■ **INSTRUCTIONS TO FOLLOW**
Apart from the pictures, which must be omitted, restate the data exactly.

=== Begin Enclosure ===

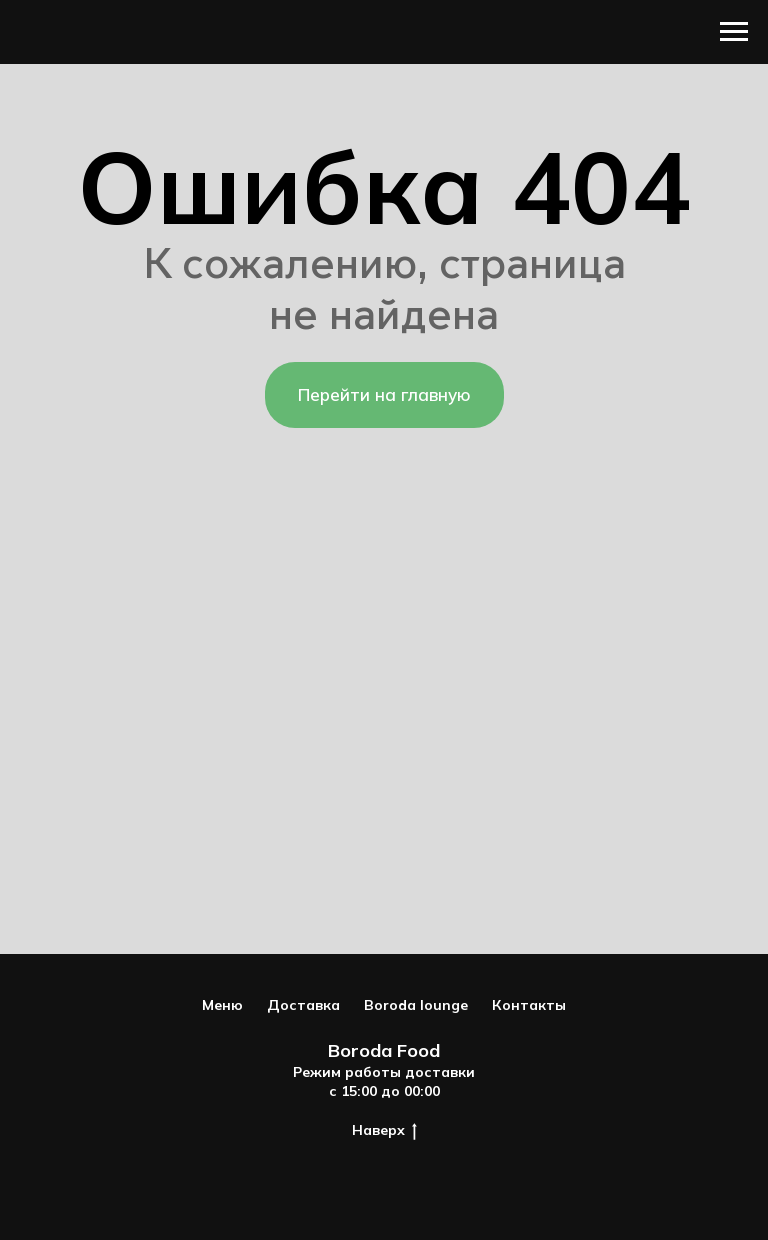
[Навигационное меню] (734, 32)
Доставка (303, 1005)
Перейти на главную (384, 394)
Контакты (529, 1005)
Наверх (384, 1130)
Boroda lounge (416, 1005)
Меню (222, 1005)
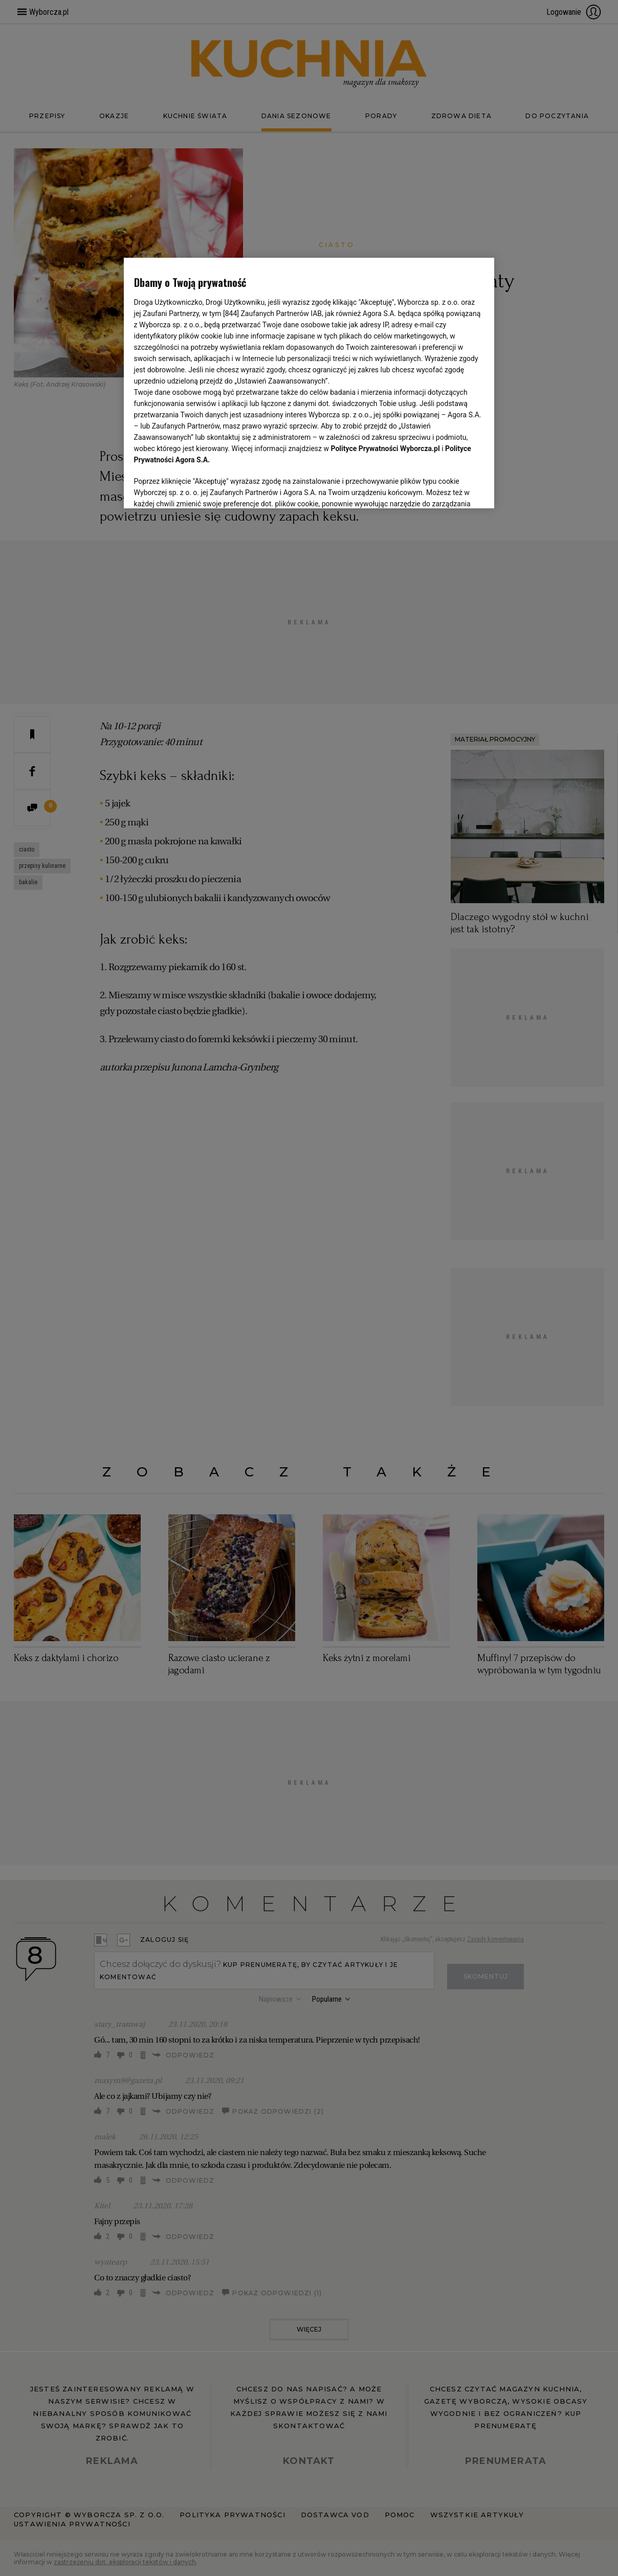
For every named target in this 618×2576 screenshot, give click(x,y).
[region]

=== End Enclosure ===

■ **COMPLETED EXERCISE**
[Навигационное меню] (734, 32)
Доставка (303, 1005)
Перейти на главную (384, 394)
Контакты (529, 1005)
Наверх (384, 1130)
Boroda lounge (416, 1005)
Меню (222, 1005)
For every named target in this 618×2576 screenshot, give click(x,y).
[region]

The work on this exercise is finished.